● **Bounding box prediction data**

■ ■ ■ ■ ■

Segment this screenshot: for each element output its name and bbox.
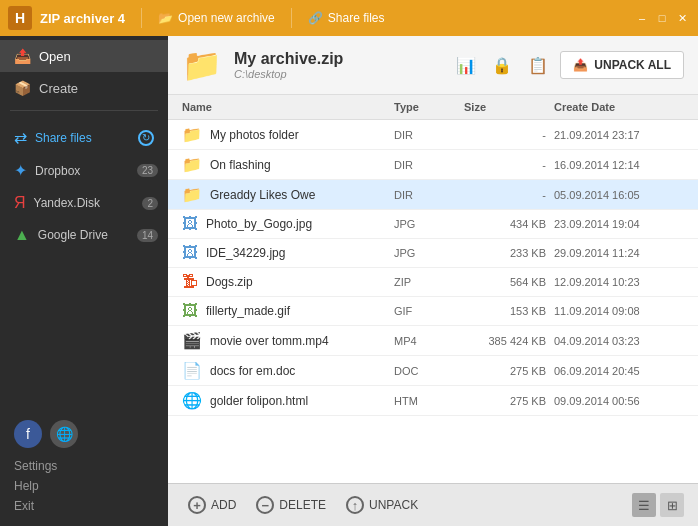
share-files-header-btn[interactable]: 🔗 Share files	[300, 7, 393, 29]
content-area: 📁 My archive.zip C:\desktop 📊 🔒 📋 📤 UNPA…	[168, 36, 698, 526]
close-btn[interactable]: ✕	[674, 10, 690, 26]
file-date: 05.09.2014 16:05	[554, 189, 684, 201]
titlebar: H ZIP archiver 4 📂 Open new archive 🔗 Sh…	[0, 0, 698, 36]
bottom-toolbar: + ADD − DELETE ↑ UNPACK ☰ ⊞	[168, 483, 698, 526]
file-size: 385 424 KB	[464, 335, 554, 347]
sidebar-item-create[interactable]: 📦 Create	[0, 72, 168, 104]
file-date: 04.09.2014 03:23	[554, 335, 684, 347]
file-size: -	[464, 189, 554, 201]
lock-icon[interactable]: 🔒	[488, 52, 516, 79]
file-name: IDE_34229.jpg	[206, 246, 285, 260]
maximize-btn[interactable]: □	[654, 10, 670, 26]
sidebar-dropbox-label: Dropbox	[35, 164, 80, 178]
file-size: -	[464, 129, 554, 141]
col-name: Name	[182, 101, 394, 113]
file-size: 275 KB	[464, 365, 554, 377]
table-row[interactable]: 🖼 fillerty_made.gif GIF 153 KB 11.09.201…	[168, 297, 698, 326]
yandex-badge: 2	[142, 197, 158, 210]
file-date: 06.09.2014 20:45	[554, 365, 684, 377]
sidebar-item-yandex[interactable]: Я Yandex.Disk 2	[0, 187, 168, 219]
file-type: GIF	[394, 305, 464, 317]
sidebar-divider	[10, 110, 158, 111]
file-type: DIR	[394, 159, 464, 171]
file-type: JPG	[394, 247, 464, 259]
list-view-btn[interactable]: ☰	[632, 493, 656, 517]
file-date: 29.09.2014 11:24	[554, 247, 684, 259]
file-size: 434 KB	[464, 218, 554, 230]
sidebar-item-gdrive[interactable]: ▲ Google Drive 14	[0, 219, 168, 251]
window-controls: – □ ✕	[634, 10, 690, 26]
file-icon: 📁	[182, 125, 202, 144]
file-icon: 🖼	[182, 302, 198, 320]
file-icon: 📁	[182, 185, 202, 204]
file-type: DOC	[394, 365, 464, 377]
archive-name: My archive.zip	[234, 50, 440, 68]
view-toggle: ☰ ⊞	[632, 493, 684, 517]
col-date: Create Date	[554, 101, 684, 113]
sidebar-cloud-section: ⇄ Share files ↻ ✦ Dropbox 23 Я Yandex.Di…	[0, 117, 168, 255]
file-name: Dogs.zip	[206, 275, 253, 289]
table-row[interactable]: 🌐 golder folipon.html HTM 275 KB 09.09.2…	[168, 386, 698, 416]
table-row[interactable]: 📄 docs for em.doc DOC 275 KB 06.09.2014 …	[168, 356, 698, 386]
help-link[interactable]: Help	[14, 476, 154, 496]
file-name: My photos folder	[210, 128, 299, 142]
file-date: 21.09.2014 23:17	[554, 129, 684, 141]
file-type: ZIP	[394, 276, 464, 288]
info-icon[interactable]: 📋	[524, 52, 552, 79]
unpack-all-icon: 📤	[573, 58, 588, 72]
dropbox-badge: 23	[137, 164, 158, 177]
archive-header: 📁 My archive.zip C:\desktop 📊 🔒 📋 📤 UNPA…	[168, 36, 698, 95]
exit-link[interactable]: Exit	[14, 496, 154, 516]
web-icon[interactable]: 🌐	[50, 420, 78, 448]
table-row[interactable]: 📁 My photos folder DIR - 21.09.2014 23:1…	[168, 120, 698, 150]
file-icon: 🌐	[182, 391, 202, 410]
grid-view-btn[interactable]: ⊞	[660, 493, 684, 517]
archive-path: C:\desktop	[234, 68, 440, 80]
file-date: 11.09.2014 09:08	[554, 305, 684, 317]
facebook-icon[interactable]: f	[14, 420, 42, 448]
file-icon: 📁	[182, 155, 202, 174]
table-row[interactable]: 🖼 Photo_by_Gogo.jpg JPG 434 KB 23.09.201…	[168, 210, 698, 239]
file-size: 564 KB	[464, 276, 554, 288]
archive-folder-icon: 📁	[182, 46, 222, 84]
dropbox-icon: ✦	[14, 161, 27, 180]
col-size: Size	[464, 101, 554, 113]
unpack-icon: ↑	[346, 496, 364, 514]
sidebar-item-dropbox[interactable]: ✦ Dropbox 23	[0, 154, 168, 187]
create-icon: 📦	[14, 80, 31, 96]
file-name: golder folipon.html	[210, 394, 308, 408]
open-archive-icon: 📂	[158, 11, 173, 25]
stats-icon[interactable]: 📊	[452, 52, 480, 79]
delete-btn[interactable]: − DELETE	[250, 492, 332, 518]
gdrive-icon: ▲	[14, 226, 30, 244]
unpack-all-label: UNPACK ALL	[594, 58, 671, 72]
file-name: docs for em.doc	[210, 364, 295, 378]
file-date: 12.09.2014 10:23	[554, 276, 684, 288]
sidebar-yandex-label: Yandex.Disk	[34, 196, 100, 210]
file-date: 09.09.2014 00:56	[554, 395, 684, 407]
app-title: ZIP archiver 4	[40, 11, 125, 26]
col-type: Type	[394, 101, 464, 113]
file-name: movie over tomm.mp4	[210, 334, 329, 348]
table-row[interactable]: 🎬 movie over tomm.mp4 MP4 385 424 KB 04.…	[168, 326, 698, 356]
table-row[interactable]: 📁 Greaddy Likes Owe DIR - 05.09.2014 16:…	[168, 180, 698, 210]
sidebar: 📤 Open 📦 Create ⇄ Share files ↻ ✦ Dropbo…	[0, 36, 168, 526]
add-btn[interactable]: + ADD	[182, 492, 242, 518]
sidebar-item-open[interactable]: 📤 Open	[0, 40, 168, 72]
sync-icon[interactable]: ↻	[138, 130, 154, 146]
table-body: 📁 My photos folder DIR - 21.09.2014 23:1…	[168, 120, 698, 416]
minimize-btn[interactable]: –	[634, 10, 650, 26]
table-row[interactable]: 🖼 IDE_34229.jpg JPG 233 KB 29.09.2014 11…	[168, 239, 698, 268]
sidebar-footer: f 🌐 Settings Help Exit	[0, 410, 168, 526]
table-row[interactable]: 🗜 Dogs.zip ZIP 564 KB 12.09.2014 10:23	[168, 268, 698, 297]
app-logo: H	[8, 6, 32, 30]
table-row[interactable]: 📁 On flashing DIR - 16.09.2014 12:14	[168, 150, 698, 180]
unpack-btn[interactable]: ↑ UNPACK	[340, 492, 424, 518]
sidebar-item-sharefiles[interactable]: ⇄ Share files ↻	[0, 121, 168, 154]
open-archive-btn[interactable]: 📂 Open new archive	[150, 7, 283, 29]
main-layout: 📤 Open 📦 Create ⇄ Share files ↻ ✦ Dropbo…	[0, 36, 698, 526]
add-icon: +	[188, 496, 206, 514]
file-size: 275 KB	[464, 395, 554, 407]
settings-link[interactable]: Settings	[14, 456, 154, 476]
unpack-all-btn[interactable]: 📤 UNPACK ALL	[560, 51, 684, 79]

■ ■ ■ ■ ■

● **Instructions for the task**
Every entry above should be given again exactly, with no images included.

● **Written response**
Segment this screenshot: for each element output its name and bbox.
share-files-header-btn[interactable]: 🔗 Share files	[300, 7, 393, 29]
content-area: 📁 My archive.zip C:\desktop 📊 🔒 📋 📤 UNPA…	[168, 36, 698, 526]
close-btn[interactable]: ✕	[674, 10, 690, 26]
file-date: 05.09.2014 16:05	[554, 189, 684, 201]
titlebar: H ZIP archiver 4 📂 Open new archive 🔗 Sh…	[0, 0, 698, 36]
bottom-toolbar: + ADD − DELETE ↑ UNPACK ☰ ⊞	[168, 483, 698, 526]
file-size: 385 424 KB	[464, 335, 554, 347]
sidebar-item-create[interactable]: 📦 Create	[0, 72, 168, 104]
file-date: 04.09.2014 03:23	[554, 335, 684, 347]
file-size: -	[464, 189, 554, 201]
lock-icon[interactable]: 🔒	[488, 52, 516, 79]
file-name: IDE_34229.jpg	[206, 246, 285, 260]
maximize-btn[interactable]: □	[654, 10, 670, 26]
sidebar-dropbox-label: Dropbox	[35, 164, 80, 178]
file-size: -	[464, 129, 554, 141]
col-name: Name	[182, 101, 394, 113]
file-size: 275 KB	[464, 365, 554, 377]
table-row[interactable]: 🖼 fillerty_made.gif GIF 153 KB 11.09.201…	[168, 297, 698, 326]
yandex-badge: 2	[142, 197, 158, 210]
file-date: 06.09.2014 20:45	[554, 365, 684, 377]
sidebar-item-yandex[interactable]: Я Yandex.Disk 2	[0, 187, 168, 219]
file-type: GIF	[394, 305, 464, 317]
sidebar-divider	[10, 110, 158, 111]
file-type: DIR	[394, 159, 464, 171]
file-type: JPG	[394, 247, 464, 259]
list-view-btn[interactable]: ☰	[632, 493, 656, 517]
file-date: 29.09.2014 11:24	[554, 247, 684, 259]
file-size: 434 KB	[464, 218, 554, 230]
sidebar-item-gdrive[interactable]: ▲ Google Drive 14	[0, 219, 168, 251]
window-controls: – □ ✕	[634, 10, 690, 26]
file-icon: 📁	[182, 125, 202, 144]
file-icon: 🖼	[182, 302, 198, 320]
file-icon: 📁	[182, 185, 202, 204]
file-type: DOC	[394, 365, 464, 377]
archive-name: My archive.zip	[234, 50, 440, 68]
view-toggle: ☰ ⊞	[632, 493, 684, 517]
col-date: Create Date	[554, 101, 684, 113]
sidebar-cloud-section: ⇄ Share files ↻ ✦ Dropbox 23 Я Yandex.Di…	[0, 117, 168, 255]
file-name: Dogs.zip	[206, 275, 253, 289]
table-row[interactable]: 🌐 golder folipon.html HTM 275 KB 09.09.2…	[168, 386, 698, 416]
table-row[interactable]: 📄 docs for em.doc DOC 275 KB 06.09.2014 …	[168, 356, 698, 386]
help-link[interactable]: Help	[14, 476, 154, 496]
file-name: My photos folder	[210, 128, 299, 142]
file-date: 21.09.2014 23:17	[554, 129, 684, 141]
file-type: ZIP	[394, 276, 464, 288]
info-icon[interactable]: 📋	[524, 52, 552, 79]
unpack-all-icon: 📤	[573, 58, 588, 72]
dropbox-badge: 23	[137, 164, 158, 177]
archive-header: 📁 My archive.zip C:\desktop 📊 🔒 📋 📤 UNPA…	[168, 36, 698, 95]
exit-link[interactable]: Exit	[14, 496, 154, 516]
web-icon[interactable]: 🌐	[50, 420, 78, 448]
table-row[interactable]: 📁 My photos folder DIR - 21.09.2014 23:1…	[168, 120, 698, 150]
file-icon: 🌐	[182, 391, 202, 410]
grid-view-btn[interactable]: ⊞	[660, 493, 684, 517]
archive-path: C:\desktop	[234, 68, 440, 80]
file-date: 11.09.2014 09:08	[554, 305, 684, 317]
facebook-icon[interactable]: f	[14, 420, 42, 448]
file-icon: 📁	[182, 155, 202, 174]
table-row[interactable]: 🖼 Photo_by_Gogo.jpg JPG 434 KB 23.09.201…	[168, 210, 698, 239]
file-size: 564 KB	[464, 276, 554, 288]
archive-folder-icon: 📁	[182, 46, 222, 84]
dropbox-icon: ✦	[14, 161, 27, 180]
col-size: Size	[464, 101, 554, 113]
unpack-icon: ↑	[346, 496, 364, 514]
sidebar-item-dropbox[interactable]: ✦ Dropbox 23	[0, 154, 168, 187]
create-icon: 📦	[14, 80, 31, 96]
file-name: golder folipon.html	[210, 394, 308, 408]
open-archive-icon: 📂	[158, 11, 173, 25]
stats-icon[interactable]: 📊	[452, 52, 480, 79]
delete-btn[interactable]: − DELETE	[250, 492, 332, 518]
gdrive-icon: ▲	[14, 226, 30, 244]
unpack-all-label: UNPACK ALL	[594, 58, 671, 72]
file-name: docs for em.doc	[210, 364, 295, 378]
file-date: 12.09.2014 10:23	[554, 276, 684, 288]
sidebar-yandex-label: Yandex.Disk	[34, 196, 100, 210]
file-date: 09.09.2014 00:56	[554, 395, 684, 407]
app-title: ZIP archiver 4	[40, 11, 125, 26]
col-type: Type	[394, 101, 464, 113]
file-name: movie over tomm.mp4	[210, 334, 329, 348]
table-row[interactable]: 🎬 movie over tomm.mp4 MP4 385 424 KB 04.…	[168, 326, 698, 356]
table-row[interactable]: 📁 Greaddy Likes Owe DIR - 05.09.2014 16:…	[168, 180, 698, 210]
sidebar: 📤 Open 📦 Create ⇄ Share files ↻ ✦ Dropbo…	[0, 36, 168, 526]
add-btn[interactable]: + ADD	[182, 492, 242, 518]
sidebar-item-open[interactable]: 📤 Open	[0, 40, 168, 72]
sync-icon[interactable]: ↻	[138, 130, 154, 146]
table-body: 📁 My photos folder DIR - 21.09.2014 23:1…	[168, 120, 698, 416]
minimize-btn[interactable]: –	[634, 10, 650, 26]
table-row[interactable]: 🖼 IDE_34229.jpg JPG 233 KB 29.09.2014 11…	[168, 239, 698, 268]
sidebar-footer: f 🌐 Settings Help Exit	[0, 410, 168, 526]
table-row[interactable]: 🗜 Dogs.zip ZIP 564 KB 12.09.2014 10:23	[168, 268, 698, 297]
app-logo: H	[8, 6, 32, 30]
table-row[interactable]: 📁 On flashing DIR - 16.09.2014 12:14	[168, 150, 698, 180]
unpack-btn[interactable]: ↑ UNPACK	[340, 492, 424, 518]
sidebar-item-sharefiles[interactable]: ⇄ Share files ↻	[0, 121, 168, 154]
open-archive-btn[interactable]: 📂 Open new archive	[150, 7, 283, 29]
main-layout: 📤 Open 📦 Create ⇄ Share files ↻ ✦ Dropbo…	[0, 36, 698, 526]
add-icon: +	[188, 496, 206, 514]
file-size: 275 KB	[464, 395, 554, 407]
settings-link[interactable]: Settings	[14, 456, 154, 476]
unpack-all-btn[interactable]: 📤 UNPACK ALL	[560, 51, 684, 79]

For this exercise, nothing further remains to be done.